## EXERCISE DETAILS
Can you print the data exactly and leave out each image?

*** INFORMATION SHOWN ***

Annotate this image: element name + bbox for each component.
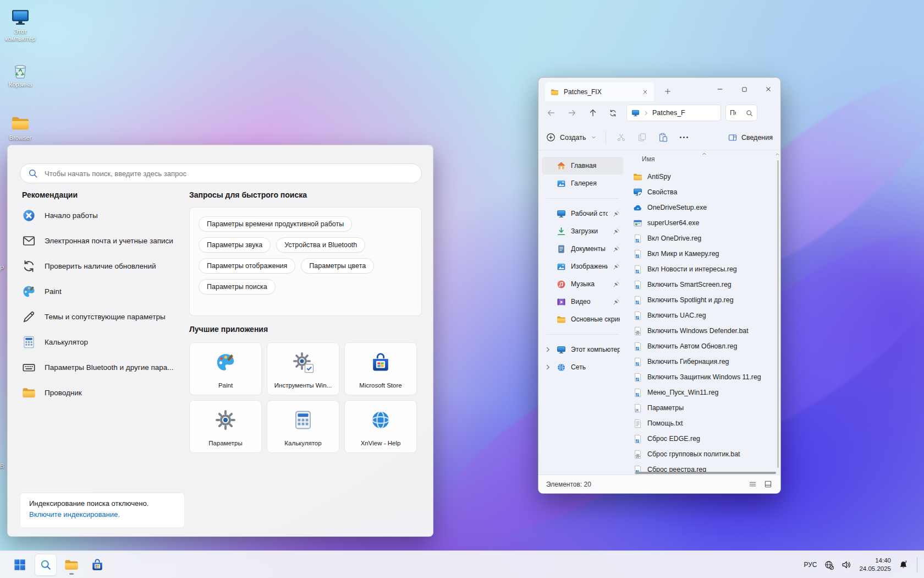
recommendation-get-started[interactable]: Начало работы <box>22 203 182 228</box>
language-indicator[interactable]: РУС <box>804 561 817 569</box>
file-row[interactable]: Параметры <box>626 400 775 416</box>
file-row[interactable]: Сброс EDGE.reg <box>626 431 775 446</box>
back-button[interactable] <box>543 105 559 121</box>
start-button[interactable] <box>9 554 31 576</box>
network-offline-icon[interactable] <box>824 560 834 570</box>
file-row[interactable]: Помощь.txt <box>626 416 775 431</box>
recommendation-paint[interactable]: Paint <box>22 279 182 304</box>
sidebar-item-this-pc[interactable]: Этот компьютер <box>542 341 623 358</box>
recommendation-themes[interactable]: Темы и сопутствующие параметры <box>22 304 182 329</box>
copy-button[interactable] <box>636 131 649 144</box>
explorer-tab[interactable]: Patches_FIX <box>545 82 654 102</box>
sidebar-item-home[interactable]: Главная <box>542 157 623 175</box>
sidebar-item-pictures[interactable]: Изображения <box>542 258 623 275</box>
new-tab-button[interactable] <box>662 85 674 97</box>
desktop-icon-this-pc[interactable]: Этот компьютер <box>0 8 41 42</box>
store-icon <box>91 558 104 571</box>
chevron-right-icon[interactable] <box>544 363 552 371</box>
tab-close-icon[interactable] <box>642 89 648 95</box>
file-row[interactable]: Включить Автом Обновл.reg <box>626 339 775 354</box>
details-pane-toggle[interactable]: Сведения <box>728 133 773 142</box>
cut-button[interactable] <box>615 131 628 144</box>
file-row[interactable]: Включить SmartScreen.reg <box>626 277 775 292</box>
sidebar-item-downloads[interactable]: Загрузки <box>542 222 623 240</box>
up-button[interactable] <box>585 105 601 121</box>
enable-indexing-link[interactable]: Включите индексирование. <box>29 510 175 519</box>
quick-search-pill[interactable]: Параметры звука <box>199 237 271 253</box>
view-list-button[interactable] <box>747 479 757 489</box>
quick-search-pill[interactable]: Параметры поиска <box>199 279 276 295</box>
taskbar-search-button[interactable] <box>35 554 57 576</box>
vertical-scrollbar[interactable] <box>777 160 779 468</box>
recommendation-calculator[interactable]: Калькулятор <box>22 329 182 355</box>
this-pc-icon <box>11 8 30 26</box>
clock[interactable]: 14:40 24.05.2025 <box>859 557 891 573</box>
recommendation-updates[interactable]: Проверить наличие обновлений <box>22 253 182 279</box>
speaker-icon[interactable] <box>842 560 851 570</box>
show-desktop-button[interactable] <box>917 557 919 572</box>
quick-search-pill[interactable]: Устройства и Bluetooth <box>276 237 365 253</box>
taskbar-explorer-button[interactable] <box>61 554 82 576</box>
close-button[interactable] <box>756 78 780 101</box>
batch-file-icon <box>633 326 642 336</box>
sidebar-item-music[interactable]: Музыка <box>542 275 623 293</box>
tab-strip: Patches_FIX <box>538 78 780 102</box>
scroll-up-icon[interactable] <box>774 151 780 157</box>
app-tile-xnview-help[interactable]: XnView - Help <box>344 400 417 453</box>
file-row[interactable]: Включить Spotlight и др.reg <box>626 292 775 308</box>
file-row[interactable]: Включить Гибернация.reg <box>626 354 775 369</box>
taskbar-store-button[interactable] <box>86 554 108 576</box>
sidebar-item-gallery[interactable]: Галерея <box>542 175 623 192</box>
file-row[interactable]: Включить Windows Defender.bat <box>626 323 775 339</box>
file-row[interactable]: Меню_Пуск_Win11.reg <box>626 385 775 400</box>
file-row[interactable]: Вкл Микр и Камеру.reg <box>626 246 775 261</box>
desktop-icon-browser-folder[interactable]: Browser <box>0 114 41 141</box>
file-row[interactable]: superUser64.exe <box>626 215 775 231</box>
file-row[interactable]: Вкл OneDrive.reg <box>626 231 775 246</box>
minimize-button[interactable] <box>708 78 732 101</box>
file-row[interactable]: Вкл Новости и интересы.reg <box>626 261 775 277</box>
file-row[interactable]: AntiSpy <box>626 169 775 184</box>
column-header-name[interactable]: Имя <box>642 155 654 163</box>
onedrive-cloud-icon <box>633 203 642 212</box>
horizontal-scrollbar[interactable] <box>635 472 776 474</box>
sort-ascending-icon <box>701 151 707 157</box>
create-new-button[interactable]: Создать <box>546 133 597 142</box>
recommendation-mail[interactable]: Электронная почта и учетные записи <box>22 228 182 253</box>
chevron-right-icon[interactable] <box>544 346 552 353</box>
forward-button[interactable] <box>564 105 580 121</box>
app-tile-settings[interactable]: Параметры <box>189 400 262 453</box>
arrow-left-icon <box>547 108 556 117</box>
recommendation-bluetooth-devices[interactable]: Параметры Bluetooth и другие пара... <box>22 355 182 380</box>
downloads-icon <box>557 227 566 236</box>
sidebar-item-screens-folder[interactable]: Основные скрины <box>542 310 623 328</box>
paste-button[interactable] <box>657 131 670 144</box>
maximize-button[interactable] <box>732 78 756 101</box>
address-bar[interactable]: Patches_FIX <box>626 105 721 121</box>
more-options-button[interactable] <box>680 131 688 144</box>
file-row[interactable]: Сброс групповых политик.bat <box>626 446 775 462</box>
sidebar-item-network[interactable]: Сеть <box>542 358 623 376</box>
sidebar-item-desktop[interactable]: Рабочий стол <box>542 205 623 222</box>
sidebar-item-videos[interactable]: Видео <box>542 293 623 310</box>
explorer-search-box[interactable]: Поиск <box>725 105 757 121</box>
desktop-icon-recycle-bin[interactable]: Корзина <box>0 61 41 88</box>
app-tile-calculator[interactable]: Калькулятор <box>267 400 339 453</box>
recommendation-explorer[interactable]: Проводник <box>22 380 182 405</box>
app-tile-microsoft-store[interactable]: Microsoft Store <box>344 342 417 395</box>
file-row[interactable]: OneDriveSetup.exe <box>626 200 775 215</box>
refresh-button[interactable] <box>604 105 621 121</box>
sidebar-item-documents[interactable]: Документы <box>542 240 623 258</box>
quick-search-pill[interactable]: Параметры отображения <box>199 258 295 274</box>
file-row[interactable]: Включить Защитник Windows 11.reg <box>626 369 775 385</box>
app-tile-paint[interactable]: Paint <box>189 342 262 395</box>
search-input[interactable] <box>45 170 414 178</box>
get-started-icon <box>22 209 36 222</box>
file-row[interactable]: Включить UAC.reg <box>626 308 775 323</box>
notification-bell-icon[interactable] <box>899 560 908 570</box>
quick-search-pill[interactable]: Параметры времени продуктивной работы <box>199 216 352 232</box>
view-icons-button[interactable] <box>763 479 773 489</box>
file-row[interactable]: Свойства <box>626 184 775 200</box>
quick-search-pill[interactable]: Параметры цвета <box>301 258 374 274</box>
app-tile-windows-tools[interactable]: Инструменты Win... <box>267 342 339 395</box>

***

## WORKED SOLUTION
Annotate this image: element name + bbox for each component.
recommendation-get-started[interactable]: Начало работы <box>22 203 182 228</box>
language-indicator[interactable]: РУС <box>804 561 817 569</box>
file-row[interactable]: Параметры <box>626 400 775 416</box>
file-row[interactable]: Сброс EDGE.reg <box>626 431 775 446</box>
back-button[interactable] <box>543 105 559 121</box>
start-button[interactable] <box>9 554 31 576</box>
network-offline-icon[interactable] <box>824 560 834 570</box>
file-row[interactable]: Помощь.txt <box>626 416 775 431</box>
recommendation-paint[interactable]: Paint <box>22 279 182 304</box>
sidebar-item-this-pc[interactable]: Этот компьютер <box>542 341 623 358</box>
recommendation-themes[interactable]: Темы и сопутствующие параметры <box>22 304 182 329</box>
copy-button[interactable] <box>636 131 649 144</box>
explorer-tab[interactable]: Patches_FIX <box>545 82 654 102</box>
sidebar-item-home[interactable]: Главная <box>542 157 623 175</box>
sidebar-item-pictures[interactable]: Изображения <box>542 258 623 275</box>
new-tab-button[interactable] <box>662 85 674 97</box>
desktop-icon-this-pc[interactable]: Этот компьютер <box>0 8 41 42</box>
store-icon <box>91 558 104 571</box>
chevron-right-icon[interactable] <box>544 363 552 371</box>
tab-close-icon[interactable] <box>642 89 648 95</box>
file-row[interactable]: Включить Автом Обновл.reg <box>626 339 775 354</box>
details-pane-toggle[interactable]: Сведения <box>728 133 773 142</box>
cut-button[interactable] <box>615 131 628 144</box>
file-row[interactable]: Включить SmartScreen.reg <box>626 277 775 292</box>
sidebar-item-downloads[interactable]: Загрузки <box>542 222 623 240</box>
up-button[interactable] <box>585 105 601 121</box>
enable-indexing-link[interactable]: Включите индексирование. <box>29 510 175 519</box>
quick-search-pill[interactable]: Параметры звука <box>199 237 271 253</box>
view-list-button[interactable] <box>747 479 757 489</box>
quick-search-pill[interactable]: Параметры поиска <box>199 279 276 295</box>
taskbar-search-button[interactable] <box>35 554 57 576</box>
vertical-scrollbar[interactable] <box>777 160 779 468</box>
recommendation-calculator[interactable]: Калькулятор <box>22 329 182 355</box>
this-pc-icon <box>11 8 30 26</box>
clock[interactable]: 14:40 24.05.2025 <box>859 557 891 573</box>
recommendation-updates[interactable]: Проверить наличие обновлений <box>22 253 182 279</box>
speaker-icon[interactable] <box>842 560 851 570</box>
show-desktop-button[interactable] <box>917 557 919 572</box>
quick-search-pill[interactable]: Устройства и Bluetooth <box>276 237 365 253</box>
taskbar-explorer-button[interactable] <box>61 554 82 576</box>
close-button[interactable] <box>756 78 780 101</box>
batch-file-icon <box>633 326 642 336</box>
sidebar-item-music[interactable]: Музыка <box>542 275 623 293</box>
tab-strip: Patches_FIX <box>538 78 780 102</box>
scroll-up-icon[interactable] <box>774 151 780 157</box>
app-tile-xnview-help[interactable]: XnView - Help <box>344 400 417 453</box>
file-row[interactable]: Включить Spotlight и др.reg <box>626 292 775 308</box>
file-row[interactable]: Включить Гибернация.reg <box>626 354 775 369</box>
taskbar-store-button[interactable] <box>86 554 108 576</box>
sidebar-item-gallery[interactable]: Галерея <box>542 175 623 192</box>
file-row[interactable]: Включить Windows Defender.bat <box>626 323 775 339</box>
file-row[interactable]: Меню_Пуск_Win11.reg <box>626 385 775 400</box>
file-row[interactable]: Вкл Микр и Камеру.reg <box>626 246 775 261</box>
desktop-icon-browser-folder[interactable]: Browser <box>0 114 41 141</box>
file-row[interactable]: superUser64.exe <box>626 215 775 231</box>
file-row[interactable]: Вкл OneDrive.reg <box>626 231 775 246</box>
minimize-button[interactable] <box>708 78 732 101</box>
file-row[interactable]: Вкл Новости и интересы.reg <box>626 261 775 277</box>
file-row[interactable]: AntiSpy <box>626 169 775 184</box>
column-header-name[interactable]: Имя <box>642 155 654 163</box>
onedrive-cloud-icon <box>633 203 642 212</box>
horizontal-scrollbar[interactable] <box>635 472 776 474</box>
sort-ascending-icon <box>701 151 707 157</box>
create-new-button[interactable]: Создать <box>546 133 597 142</box>
recommendation-mail[interactable]: Электронная почта и учетные записи <box>22 228 182 253</box>
chevron-right-icon[interactable] <box>544 346 552 353</box>
forward-button[interactable] <box>564 105 580 121</box>
app-tile-settings[interactable]: Параметры <box>189 400 262 453</box>
arrow-left-icon <box>547 108 556 117</box>
recommendation-bluetooth-devices[interactable]: Параметры Bluetooth и другие пара... <box>22 355 182 380</box>
downloads-icon <box>557 227 566 236</box>
sidebar-item-screens-folder[interactable]: Основные скрины <box>542 310 623 328</box>
paste-button[interactable] <box>657 131 670 144</box>
maximize-button[interactable] <box>732 78 756 101</box>
address-bar[interactable]: Patches_FIX <box>626 105 721 121</box>
more-options-button[interactable] <box>680 131 688 144</box>
file-row[interactable]: Сброс групповых политик.bat <box>626 446 775 462</box>
sidebar-item-network[interactable]: Сеть <box>542 358 623 376</box>
sidebar-item-desktop[interactable]: Рабочий стол <box>542 205 623 222</box>
sidebar-item-videos[interactable]: Видео <box>542 293 623 310</box>
explorer-search-box[interactable]: Поиск <box>725 105 757 121</box>
desktop-icon-recycle-bin[interactable]: Корзина <box>0 61 41 88</box>
app-tile-calculator[interactable]: Калькулятор <box>267 400 339 453</box>
recommendation-explorer[interactable]: Проводник <box>22 380 182 405</box>
app-tile-microsoft-store[interactable]: Microsoft Store <box>344 342 417 395</box>
file-row[interactable]: OneDriveSetup.exe <box>626 200 775 215</box>
refresh-button[interactable] <box>604 105 621 121</box>
sidebar-item-documents[interactable]: Документы <box>542 240 623 258</box>
quick-search-pill[interactable]: Параметры отображения <box>199 258 295 274</box>
file-row[interactable]: Включить Защитник Windows 11.reg <box>626 369 775 385</box>
app-tile-paint[interactable]: Paint <box>189 342 262 395</box>
search-input[interactable] <box>45 170 414 178</box>
get-started-icon <box>22 209 36 222</box>
file-row[interactable]: Включить UAC.reg <box>626 308 775 323</box>
notification-bell-icon[interactable] <box>899 560 908 570</box>
quick-search-pill[interactable]: Параметры времени продуктивной работы <box>199 216 352 232</box>
view-icons-button[interactable] <box>763 479 773 489</box>
file-row[interactable]: Свойства <box>626 184 775 200</box>
quick-search-pill[interactable]: Параметры цвета <box>301 258 374 274</box>
app-tile-windows-tools[interactable]: Инструменты Win... <box>267 342 339 395</box>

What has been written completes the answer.